With this decision, a number of U.S. states with standing "trigger laws" establishing abortion bans now have legal clearance to impose and enforce them.
Meanwhile, there are other states, including Maryland and California, which are providing legal protections for pregnancy termination and say they will continue to do so.
But many legal issues remain to be addressed in the wake of this ruling. One is access to the so-called "abortion pill," which can be obtained directly or mailed to the recipient.
Some states have moved to try to make the sending of those abortion pills illegal, but with the mail in the hands of the federal U.S. Postal Service, this sets up a challenge between federal and state governments.
Another legal issue now at the forefront are efforts by some states to criminalize assisting a person in obtaining pregnancy termination, along with efforts to make it illegal for a pregnant woman to cross state lines to obtain an abortion.

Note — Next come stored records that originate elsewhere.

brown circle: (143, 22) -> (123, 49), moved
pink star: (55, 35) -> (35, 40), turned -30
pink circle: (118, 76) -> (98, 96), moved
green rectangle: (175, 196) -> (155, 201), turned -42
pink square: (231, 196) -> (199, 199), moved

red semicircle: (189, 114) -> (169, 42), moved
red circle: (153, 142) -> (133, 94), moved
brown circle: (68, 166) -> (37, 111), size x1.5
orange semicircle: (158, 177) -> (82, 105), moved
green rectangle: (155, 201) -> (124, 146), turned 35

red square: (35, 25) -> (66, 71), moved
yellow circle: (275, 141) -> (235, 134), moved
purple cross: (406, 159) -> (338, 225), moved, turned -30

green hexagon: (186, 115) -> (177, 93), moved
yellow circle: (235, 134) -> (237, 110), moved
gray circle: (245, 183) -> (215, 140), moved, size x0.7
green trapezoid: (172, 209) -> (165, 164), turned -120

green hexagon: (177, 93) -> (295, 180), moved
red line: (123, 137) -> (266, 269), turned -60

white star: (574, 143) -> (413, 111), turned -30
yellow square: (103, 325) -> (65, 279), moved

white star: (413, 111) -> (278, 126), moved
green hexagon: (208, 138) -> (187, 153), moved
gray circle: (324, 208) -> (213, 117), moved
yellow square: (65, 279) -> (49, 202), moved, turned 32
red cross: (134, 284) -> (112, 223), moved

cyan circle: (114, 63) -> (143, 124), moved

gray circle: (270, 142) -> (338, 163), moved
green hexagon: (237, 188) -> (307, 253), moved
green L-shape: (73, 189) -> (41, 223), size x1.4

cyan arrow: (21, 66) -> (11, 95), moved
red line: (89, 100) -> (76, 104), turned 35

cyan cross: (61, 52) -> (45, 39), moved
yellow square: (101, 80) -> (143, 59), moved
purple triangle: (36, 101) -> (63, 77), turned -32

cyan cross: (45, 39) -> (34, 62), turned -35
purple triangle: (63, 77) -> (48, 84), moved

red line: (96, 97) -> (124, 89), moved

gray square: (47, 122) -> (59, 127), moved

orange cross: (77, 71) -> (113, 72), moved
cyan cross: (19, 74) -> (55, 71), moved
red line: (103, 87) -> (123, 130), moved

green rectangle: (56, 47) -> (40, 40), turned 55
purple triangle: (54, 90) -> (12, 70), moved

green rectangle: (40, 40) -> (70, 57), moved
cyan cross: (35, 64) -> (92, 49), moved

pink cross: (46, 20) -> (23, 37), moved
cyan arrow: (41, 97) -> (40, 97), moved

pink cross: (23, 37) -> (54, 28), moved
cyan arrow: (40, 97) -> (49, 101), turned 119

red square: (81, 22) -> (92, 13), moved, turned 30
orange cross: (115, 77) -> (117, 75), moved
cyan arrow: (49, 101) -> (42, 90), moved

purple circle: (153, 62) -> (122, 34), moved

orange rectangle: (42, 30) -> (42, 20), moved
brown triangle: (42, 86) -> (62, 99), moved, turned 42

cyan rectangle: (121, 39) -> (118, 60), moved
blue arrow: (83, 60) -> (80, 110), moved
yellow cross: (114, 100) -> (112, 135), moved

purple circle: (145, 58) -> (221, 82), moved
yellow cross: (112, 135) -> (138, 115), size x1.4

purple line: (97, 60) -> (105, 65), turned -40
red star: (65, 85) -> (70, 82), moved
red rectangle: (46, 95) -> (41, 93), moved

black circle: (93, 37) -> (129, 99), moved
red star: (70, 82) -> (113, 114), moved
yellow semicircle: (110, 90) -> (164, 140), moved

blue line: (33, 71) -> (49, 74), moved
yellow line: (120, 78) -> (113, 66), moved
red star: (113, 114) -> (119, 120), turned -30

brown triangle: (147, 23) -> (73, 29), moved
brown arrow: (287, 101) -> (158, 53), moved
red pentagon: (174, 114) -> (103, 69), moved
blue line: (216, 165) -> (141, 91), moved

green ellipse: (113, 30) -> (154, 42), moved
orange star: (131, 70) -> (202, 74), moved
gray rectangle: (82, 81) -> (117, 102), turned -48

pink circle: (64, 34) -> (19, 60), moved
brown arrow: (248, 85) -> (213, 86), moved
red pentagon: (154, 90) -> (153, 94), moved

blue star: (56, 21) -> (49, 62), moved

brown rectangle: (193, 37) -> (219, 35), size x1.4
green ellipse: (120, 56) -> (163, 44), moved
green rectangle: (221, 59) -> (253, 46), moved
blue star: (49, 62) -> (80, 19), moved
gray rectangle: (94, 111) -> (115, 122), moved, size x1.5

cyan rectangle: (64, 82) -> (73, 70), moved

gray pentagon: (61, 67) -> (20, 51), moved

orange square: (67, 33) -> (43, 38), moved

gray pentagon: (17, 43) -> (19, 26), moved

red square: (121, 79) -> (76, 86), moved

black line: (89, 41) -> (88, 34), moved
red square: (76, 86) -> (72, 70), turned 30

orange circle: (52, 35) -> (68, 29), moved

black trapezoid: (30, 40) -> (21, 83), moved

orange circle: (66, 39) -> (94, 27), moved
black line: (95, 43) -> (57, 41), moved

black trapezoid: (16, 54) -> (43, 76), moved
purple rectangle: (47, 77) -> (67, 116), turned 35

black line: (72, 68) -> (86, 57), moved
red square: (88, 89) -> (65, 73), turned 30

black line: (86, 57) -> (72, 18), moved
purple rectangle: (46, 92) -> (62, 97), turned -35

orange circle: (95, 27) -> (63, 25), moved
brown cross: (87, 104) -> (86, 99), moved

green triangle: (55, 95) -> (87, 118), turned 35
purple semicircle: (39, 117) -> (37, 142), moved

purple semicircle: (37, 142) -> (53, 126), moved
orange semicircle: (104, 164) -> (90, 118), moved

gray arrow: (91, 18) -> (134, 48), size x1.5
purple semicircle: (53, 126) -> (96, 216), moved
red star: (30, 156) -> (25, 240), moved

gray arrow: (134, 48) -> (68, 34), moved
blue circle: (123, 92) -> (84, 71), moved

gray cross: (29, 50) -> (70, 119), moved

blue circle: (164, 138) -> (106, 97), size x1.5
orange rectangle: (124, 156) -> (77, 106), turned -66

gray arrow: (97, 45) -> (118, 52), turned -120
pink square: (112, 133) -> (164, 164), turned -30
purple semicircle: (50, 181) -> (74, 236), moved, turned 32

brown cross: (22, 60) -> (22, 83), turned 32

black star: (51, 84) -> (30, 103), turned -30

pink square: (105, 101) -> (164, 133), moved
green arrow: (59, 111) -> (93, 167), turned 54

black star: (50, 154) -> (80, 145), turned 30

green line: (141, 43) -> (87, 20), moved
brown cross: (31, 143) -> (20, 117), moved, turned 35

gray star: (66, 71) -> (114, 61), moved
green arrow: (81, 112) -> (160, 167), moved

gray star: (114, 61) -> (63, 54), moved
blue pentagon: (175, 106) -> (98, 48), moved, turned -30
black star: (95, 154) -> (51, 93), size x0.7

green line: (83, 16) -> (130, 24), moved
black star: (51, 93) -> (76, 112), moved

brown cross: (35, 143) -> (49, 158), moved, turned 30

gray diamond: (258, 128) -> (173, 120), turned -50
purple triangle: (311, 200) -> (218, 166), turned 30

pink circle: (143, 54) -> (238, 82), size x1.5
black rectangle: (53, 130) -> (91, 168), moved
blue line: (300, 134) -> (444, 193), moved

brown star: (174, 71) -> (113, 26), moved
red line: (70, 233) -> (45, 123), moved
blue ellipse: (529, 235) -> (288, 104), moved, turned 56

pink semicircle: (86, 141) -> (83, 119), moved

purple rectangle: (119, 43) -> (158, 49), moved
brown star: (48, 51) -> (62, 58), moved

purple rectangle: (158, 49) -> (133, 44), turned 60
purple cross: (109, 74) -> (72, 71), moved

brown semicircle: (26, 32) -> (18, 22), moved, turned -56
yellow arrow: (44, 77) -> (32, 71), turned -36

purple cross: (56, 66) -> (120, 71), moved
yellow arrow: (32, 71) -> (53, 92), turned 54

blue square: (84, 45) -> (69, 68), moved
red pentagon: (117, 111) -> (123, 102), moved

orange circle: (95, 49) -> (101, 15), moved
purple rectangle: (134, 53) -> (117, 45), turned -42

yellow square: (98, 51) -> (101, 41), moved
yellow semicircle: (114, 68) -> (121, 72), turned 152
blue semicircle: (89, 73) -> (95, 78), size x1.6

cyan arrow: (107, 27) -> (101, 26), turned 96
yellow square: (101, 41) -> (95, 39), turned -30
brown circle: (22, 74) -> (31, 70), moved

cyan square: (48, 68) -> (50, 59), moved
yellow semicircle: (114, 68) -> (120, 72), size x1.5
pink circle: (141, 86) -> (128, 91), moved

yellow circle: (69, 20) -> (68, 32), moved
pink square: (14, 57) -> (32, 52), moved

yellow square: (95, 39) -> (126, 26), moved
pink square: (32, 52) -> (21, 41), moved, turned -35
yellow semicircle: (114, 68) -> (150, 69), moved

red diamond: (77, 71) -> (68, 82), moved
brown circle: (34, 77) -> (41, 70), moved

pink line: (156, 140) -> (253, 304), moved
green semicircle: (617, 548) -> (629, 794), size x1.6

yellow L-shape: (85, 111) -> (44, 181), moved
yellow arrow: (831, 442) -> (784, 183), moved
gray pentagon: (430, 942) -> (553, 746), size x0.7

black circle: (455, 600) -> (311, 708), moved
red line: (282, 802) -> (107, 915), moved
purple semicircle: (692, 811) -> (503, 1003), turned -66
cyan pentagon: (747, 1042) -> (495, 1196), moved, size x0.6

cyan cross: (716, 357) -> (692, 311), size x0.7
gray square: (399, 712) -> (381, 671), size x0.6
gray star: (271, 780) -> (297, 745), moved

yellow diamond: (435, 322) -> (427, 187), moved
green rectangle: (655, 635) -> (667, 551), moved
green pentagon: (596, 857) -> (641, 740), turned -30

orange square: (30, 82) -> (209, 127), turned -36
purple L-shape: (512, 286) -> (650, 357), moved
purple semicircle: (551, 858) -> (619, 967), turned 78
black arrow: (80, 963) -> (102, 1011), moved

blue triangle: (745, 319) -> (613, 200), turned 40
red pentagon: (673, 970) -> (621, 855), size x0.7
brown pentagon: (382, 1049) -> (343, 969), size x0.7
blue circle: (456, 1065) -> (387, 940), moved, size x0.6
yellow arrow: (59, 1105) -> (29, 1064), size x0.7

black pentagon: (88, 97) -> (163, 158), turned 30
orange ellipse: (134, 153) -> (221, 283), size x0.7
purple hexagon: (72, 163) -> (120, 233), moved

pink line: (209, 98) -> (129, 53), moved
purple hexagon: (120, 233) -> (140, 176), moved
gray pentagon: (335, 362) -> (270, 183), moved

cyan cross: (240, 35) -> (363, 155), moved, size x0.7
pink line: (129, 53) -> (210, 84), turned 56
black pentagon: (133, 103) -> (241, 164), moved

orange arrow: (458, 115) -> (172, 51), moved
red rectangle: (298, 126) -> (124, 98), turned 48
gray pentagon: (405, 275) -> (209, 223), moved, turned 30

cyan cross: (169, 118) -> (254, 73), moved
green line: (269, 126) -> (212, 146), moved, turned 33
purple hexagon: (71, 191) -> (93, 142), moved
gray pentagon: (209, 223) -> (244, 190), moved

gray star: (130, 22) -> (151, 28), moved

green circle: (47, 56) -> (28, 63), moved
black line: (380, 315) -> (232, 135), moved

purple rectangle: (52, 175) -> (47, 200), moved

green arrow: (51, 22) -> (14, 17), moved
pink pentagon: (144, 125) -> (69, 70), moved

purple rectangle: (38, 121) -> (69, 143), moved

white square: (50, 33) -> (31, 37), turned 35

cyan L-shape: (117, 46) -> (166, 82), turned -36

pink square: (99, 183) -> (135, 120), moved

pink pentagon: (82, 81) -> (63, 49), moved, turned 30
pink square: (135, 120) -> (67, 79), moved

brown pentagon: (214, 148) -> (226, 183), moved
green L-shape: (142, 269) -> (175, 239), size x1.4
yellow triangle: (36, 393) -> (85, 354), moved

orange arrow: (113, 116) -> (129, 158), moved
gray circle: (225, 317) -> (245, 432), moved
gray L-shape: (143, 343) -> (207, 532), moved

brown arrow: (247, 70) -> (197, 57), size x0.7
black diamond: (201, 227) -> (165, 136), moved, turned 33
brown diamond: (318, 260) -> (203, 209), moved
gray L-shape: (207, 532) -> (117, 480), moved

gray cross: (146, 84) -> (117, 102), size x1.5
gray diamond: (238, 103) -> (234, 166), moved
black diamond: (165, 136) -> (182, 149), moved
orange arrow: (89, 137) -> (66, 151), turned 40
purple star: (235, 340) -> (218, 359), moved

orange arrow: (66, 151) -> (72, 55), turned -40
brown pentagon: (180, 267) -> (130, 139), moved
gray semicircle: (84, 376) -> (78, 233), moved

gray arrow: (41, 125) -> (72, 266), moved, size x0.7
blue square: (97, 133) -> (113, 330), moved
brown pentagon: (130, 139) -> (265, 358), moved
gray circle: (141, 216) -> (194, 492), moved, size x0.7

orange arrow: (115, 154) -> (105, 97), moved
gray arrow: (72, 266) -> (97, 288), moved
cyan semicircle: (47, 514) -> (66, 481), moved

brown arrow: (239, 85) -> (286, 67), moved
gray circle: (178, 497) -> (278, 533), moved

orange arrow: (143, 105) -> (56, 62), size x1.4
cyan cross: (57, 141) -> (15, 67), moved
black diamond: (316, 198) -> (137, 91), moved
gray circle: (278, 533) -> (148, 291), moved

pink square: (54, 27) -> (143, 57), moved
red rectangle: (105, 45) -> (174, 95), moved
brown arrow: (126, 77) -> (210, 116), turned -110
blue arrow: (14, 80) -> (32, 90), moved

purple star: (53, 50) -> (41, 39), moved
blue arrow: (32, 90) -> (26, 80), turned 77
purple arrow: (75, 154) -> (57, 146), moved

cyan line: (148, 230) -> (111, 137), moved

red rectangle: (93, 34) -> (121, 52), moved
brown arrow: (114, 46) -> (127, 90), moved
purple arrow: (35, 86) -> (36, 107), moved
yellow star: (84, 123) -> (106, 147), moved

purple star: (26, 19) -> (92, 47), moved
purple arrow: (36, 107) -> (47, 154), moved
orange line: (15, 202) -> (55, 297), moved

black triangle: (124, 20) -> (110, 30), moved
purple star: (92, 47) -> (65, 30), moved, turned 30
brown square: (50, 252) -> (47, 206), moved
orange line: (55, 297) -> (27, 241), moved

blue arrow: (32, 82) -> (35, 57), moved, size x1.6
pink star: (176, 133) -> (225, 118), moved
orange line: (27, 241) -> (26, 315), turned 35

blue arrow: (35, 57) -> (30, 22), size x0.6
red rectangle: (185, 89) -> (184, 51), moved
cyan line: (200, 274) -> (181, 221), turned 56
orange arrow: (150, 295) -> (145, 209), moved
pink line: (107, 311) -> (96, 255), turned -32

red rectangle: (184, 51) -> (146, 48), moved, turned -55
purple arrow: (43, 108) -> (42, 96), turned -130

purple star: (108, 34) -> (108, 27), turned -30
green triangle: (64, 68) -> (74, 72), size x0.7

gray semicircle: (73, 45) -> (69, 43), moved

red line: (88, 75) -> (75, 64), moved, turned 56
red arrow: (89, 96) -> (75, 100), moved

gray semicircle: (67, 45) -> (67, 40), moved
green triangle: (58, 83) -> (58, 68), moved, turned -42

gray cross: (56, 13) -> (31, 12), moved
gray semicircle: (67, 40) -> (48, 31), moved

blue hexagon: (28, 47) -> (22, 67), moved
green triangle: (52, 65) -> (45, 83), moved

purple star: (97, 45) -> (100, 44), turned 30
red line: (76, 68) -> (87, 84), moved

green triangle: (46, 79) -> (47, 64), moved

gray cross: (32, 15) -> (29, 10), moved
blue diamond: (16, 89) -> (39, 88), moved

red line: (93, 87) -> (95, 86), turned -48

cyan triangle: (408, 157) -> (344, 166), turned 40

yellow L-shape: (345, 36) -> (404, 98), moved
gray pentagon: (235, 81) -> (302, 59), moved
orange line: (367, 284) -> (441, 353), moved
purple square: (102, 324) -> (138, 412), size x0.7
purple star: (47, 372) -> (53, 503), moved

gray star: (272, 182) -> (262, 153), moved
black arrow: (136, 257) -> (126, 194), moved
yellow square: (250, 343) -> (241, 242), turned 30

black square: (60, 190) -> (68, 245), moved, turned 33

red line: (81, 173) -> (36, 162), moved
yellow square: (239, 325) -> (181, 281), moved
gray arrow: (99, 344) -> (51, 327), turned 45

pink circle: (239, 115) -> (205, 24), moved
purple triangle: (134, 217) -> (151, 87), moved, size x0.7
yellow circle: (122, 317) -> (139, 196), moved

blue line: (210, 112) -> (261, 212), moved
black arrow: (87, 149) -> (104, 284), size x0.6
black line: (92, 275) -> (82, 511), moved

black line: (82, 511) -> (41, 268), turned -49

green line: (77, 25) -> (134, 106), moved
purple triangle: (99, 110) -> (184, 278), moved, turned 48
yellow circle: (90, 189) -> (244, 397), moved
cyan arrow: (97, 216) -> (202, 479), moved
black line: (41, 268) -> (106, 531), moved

Then there is the legal tussle over whether "life" - personhood - begins at conception. The State of Oklahoma has a "conception bill" that would indeed establish that.
This measure, and others like it, could cause significant impact to in-vitro fertilization, whereby an extracted egg is fertilized and the resulting embryo implanted in the recipient's uterus. Under "conception personhood" measures, the extra embryos involved in IVF procedures, now frozen or discarded, may be granted full legal protections to life.